Leave out each picture. Repeat everything else in the records exactly.

━━━━━━━━━━━━━━━━━━━━━━━━━━━━━━

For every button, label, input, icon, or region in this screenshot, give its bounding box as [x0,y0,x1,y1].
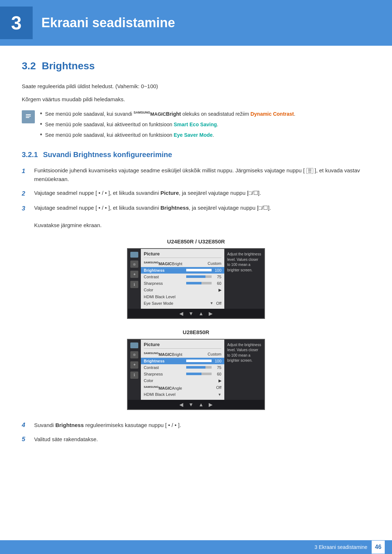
nav-left-2: ◀ [179,402,183,407]
sidebar-icon-2-1 [130,342,138,348]
menu-row-sharpness-2: Sharpness 60 [144,371,221,377]
nav-left-1: ◀ [179,311,183,316]
magic-row-2: SAMSUNGMAGICBright Custom [144,350,221,358]
sidebar-icon-2: ⊕ [130,260,138,268]
menu-row-color-1: Color ▶ [144,287,221,294]
page-footer: 3 Ekraani seadistamine 46 [0,540,392,554]
step-3: 3 Vajutage seadmel nuppe [ • / • ], et l… [22,204,370,230]
subsection-heading: 3.2.1 Suvandi Brightness konfigureerimin… [22,151,370,159]
menu-title-2: Picture [144,342,221,349]
menu-row-hdmi-1: HDMI Black Level [144,294,221,300]
content-area: 3.2 Brightness Saate reguleerida pildi ü… [0,60,392,470]
section-title: Brightness [42,60,95,72]
monitor-1: ⊕ ✦ ℹ Picture SAMSUNGMAGICBright Custo [22,248,370,319]
screen-label-2: U28E850R [22,329,370,335]
menu-row-contrast-1: Contrast 75 [144,274,221,280]
sidebar-icon-2-4: ℹ [130,372,138,379]
section-number: 3.2 [22,60,36,72]
menu-row-magicangle-2: SAMSUNGMAGICAngle Off [144,384,221,391]
svg-rect-0 [26,114,31,115]
steps-list: 1 Funktsioonide juhendi kuvamiseks vajut… [22,166,370,230]
nav-right-2: ▶ [209,402,213,407]
section-heading: 3.2 Brightness [22,60,370,72]
sidebar-icon-3: ✦ [130,271,138,278]
note-line-1: • See menüü pole saadaval, kui suvandi S… [40,110,295,118]
hint-2: Adjust the brightness level. Values clos… [224,340,264,400]
note-line-2: • See menüü pole saadaval, kui aktiveeri… [40,121,295,128]
svg-rect-2 [26,117,29,118]
menu-row-eyesaver-1: Eye Saver Mode ▼ Off [144,300,221,307]
chapter-number: 3 [0,7,33,39]
step-1: 1 Funktsioonide juhendi kuvamiseks vajut… [22,166,370,184]
nav-bar-1: ◀ ▼ ▲ ▶ [128,309,264,318]
footer-page: 46 [372,541,385,554]
nav-right-1: ▶ [209,311,213,316]
menu-row-color-2: Color ▶ [144,377,221,384]
nav-down-2: ▼ [188,402,193,407]
subsection-title: Suvandi Brightness konfigureerimine [43,151,172,159]
menu-row-contrast-2: Contrast 75 [144,364,221,371]
menu-row-sharpness-1: Sharpness 60 [144,280,221,287]
nav-up-1: ▲ [199,311,204,316]
chapter-title: Ekraani seadistamine [41,15,175,30]
sidebar-icon-1 [130,252,138,258]
nav-up-2: ▲ [199,402,204,407]
magic-row-1: SAMSUNGMAGICBright Custom [144,260,221,267]
step-2: 2 Vajutage seadmel nuppe [ • / • ], et l… [22,189,370,198]
svg-rect-1 [26,116,31,116]
intro-line-2: Kõrgem väärtus muudab pildi heledamaks. [22,95,370,104]
footer-text: 3 Ekraani seadistamine [314,544,367,550]
nav-down-1: ▼ [188,311,193,316]
note-line-3: • See menüü pole saadaval, kui aktiveeri… [40,131,295,139]
note-icon [22,110,35,123]
menu-title-1: Picture [144,251,221,258]
step-5: 5 Valitud säte rakendatakse. [22,434,370,445]
note-box: • See menüü pole saadaval, kui suvandi S… [22,110,370,139]
sidebar-icon-2-3: ✦ [130,361,138,369]
monitor-2: ⊕ ✦ ℹ Picture SAMSUNGMAGICBright Custo [22,339,370,410]
menu-row-brightness-1: Brightness 100 [141,267,224,274]
menu-row-hdmi-2: HDMI Black Level ▼ [144,391,221,398]
sidebar-icon-2-2: ⊕ [130,351,138,358]
hint-1: Adjust the brightness level. Values clos… [224,249,264,309]
step-4: 4 Suvandi Brightness reguleerimiseks kas… [22,420,370,431]
screen-label-1: U24E850R / U32E850R [22,238,370,245]
page-header: 3 Ekraani seadistamine [0,0,392,46]
sidebar-icon-4: ℹ [130,281,138,288]
intro-line-1: Saate reguleerida pildi üldist heledust.… [22,82,370,91]
subsection-number: 3.2.1 [22,151,38,159]
note-lines: • See menüü pole saadaval, kui suvandi S… [40,110,295,139]
nav-bar-2: ◀ ▼ ▲ ▶ [128,400,264,409]
menu-row-brightness-2: Brightness 100 [141,358,224,364]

━━━━━━━━━━━━━━━━━━━━━━━━━━━━━━

Exercise output ->
For every button, label, input, icon, or region in this screenshot, give its bounding box as [x0,y0,x1,y1].
nav-left-2: ◀ [179,402,183,407]
sidebar-icon-2-1 [130,342,138,348]
menu-row-sharpness-2: Sharpness 60 [144,371,221,377]
nav-left-1: ◀ [179,311,183,316]
magic-row-2: SAMSUNGMAGICBright Custom [144,350,221,358]
sidebar-icon-2: ⊕ [130,260,138,268]
menu-row-color-1: Color ▶ [144,287,221,294]
page-footer: 3 Ekraani seadistamine 46 [0,540,392,554]
step-3: 3 Vajutage seadmel nuppe [ • / • ], et l… [22,204,370,230]
subsection-heading: 3.2.1 Suvandi Brightness konfigureerimin… [22,151,370,159]
menu-title-2: Picture [144,342,221,349]
menu-row-hdmi-1: HDMI Black Level [144,294,221,300]
content-area: 3.2 Brightness Saate reguleerida pildi ü… [0,60,392,470]
section-title: Brightness [42,60,95,72]
monitor-1: ⊕ ✦ ℹ Picture SAMSUNGMAGICBright Custo [22,248,370,319]
screen-label-2: U28E850R [22,329,370,335]
menu-row-contrast-1: Contrast 75 [144,274,221,280]
sidebar-icon-2-4: ℹ [130,372,138,379]
section-number: 3.2 [22,60,36,72]
menu-row-magicangle-2: SAMSUNGMAGICAngle Off [144,384,221,391]
svg-rect-0 [26,114,31,115]
steps-list: 1 Funktsioonide juhendi kuvamiseks vajut… [22,166,370,230]
nav-right-2: ▶ [209,402,213,407]
section-heading: 3.2 Brightness [22,60,370,72]
sidebar-icon-3: ✦ [130,271,138,278]
note-line-1: • See menüü pole saadaval, kui suvandi S… [40,110,295,118]
hint-2: Adjust the brightness level. Values clos… [224,340,264,400]
note-line-2: • See menüü pole saadaval, kui aktiveeri… [40,121,295,128]
svg-rect-2 [26,117,29,118]
menu-row-eyesaver-1: Eye Saver Mode ▼ Off [144,300,221,307]
chapter-number: 3 [0,7,33,39]
step-1: 1 Funktsioonide juhendi kuvamiseks vajut… [22,166,370,184]
nav-bar-1: ◀ ▼ ▲ ▶ [128,309,264,318]
footer-page: 46 [372,541,385,554]
nav-right-1: ▶ [209,311,213,316]
menu-row-color-2: Color ▶ [144,377,221,384]
nav-down-2: ▼ [188,402,193,407]
subsection-title: Suvandi Brightness konfigureerimine [43,151,172,159]
menu-row-contrast-2: Contrast 75 [144,364,221,371]
menu-row-sharpness-1: Sharpness 60 [144,280,221,287]
nav-up-1: ▲ [199,311,204,316]
chapter-title: Ekraani seadistamine [41,15,175,30]
sidebar-icon-1 [130,252,138,258]
nav-up-2: ▲ [199,402,204,407]
magic-row-1: SAMSUNGMAGICBright Custom [144,260,221,267]
step-2: 2 Vajutage seadmel nuppe [ • / • ], et l… [22,189,370,198]
svg-rect-1 [26,116,31,116]
intro-line-2: Kõrgem väärtus muudab pildi heledamaks. [22,95,370,104]
footer-text: 3 Ekraani seadistamine [314,544,367,550]
nav-down-1: ▼ [188,311,193,316]
note-line-3: • See menüü pole saadaval, kui aktiveeri… [40,131,295,139]
note-icon [22,110,35,123]
menu-title-1: Picture [144,251,221,258]
step-5: 5 Valitud säte rakendatakse. [22,434,370,445]
note-box: • See menüü pole saadaval, kui suvandi S… [22,110,370,139]
sidebar-icon-2-3: ✦ [130,361,138,369]
monitor-2: ⊕ ✦ ℹ Picture SAMSUNGMAGICBright Custo [22,339,370,410]
menu-row-brightness-1: Brightness 100 [141,267,224,274]
menu-row-hdmi-2: HDMI Black Level ▼ [144,391,221,398]
sidebar-icon-2-2: ⊕ [130,351,138,358]
hint-1: Adjust the brightness level. Values clos… [224,249,264,309]
step-4: 4 Suvandi Brightness reguleerimiseks kas… [22,420,370,431]
screen-label-1: U24E850R / U32E850R [22,238,370,245]
page-header: 3 Ekraani seadistamine [0,0,392,46]
sidebar-icon-4: ℹ [130,281,138,288]
intro-line-1: Saate reguleerida pildi üldist heledust.… [22,82,370,91]
subsection-number: 3.2.1 [22,151,38,159]
note-lines: • See menüü pole saadaval, kui suvandi S… [40,110,295,139]
nav-bar-2: ◀ ▼ ▲ ▶ [128,400,264,409]
menu-row-brightness-2: Brightness 100 [141,358,224,364]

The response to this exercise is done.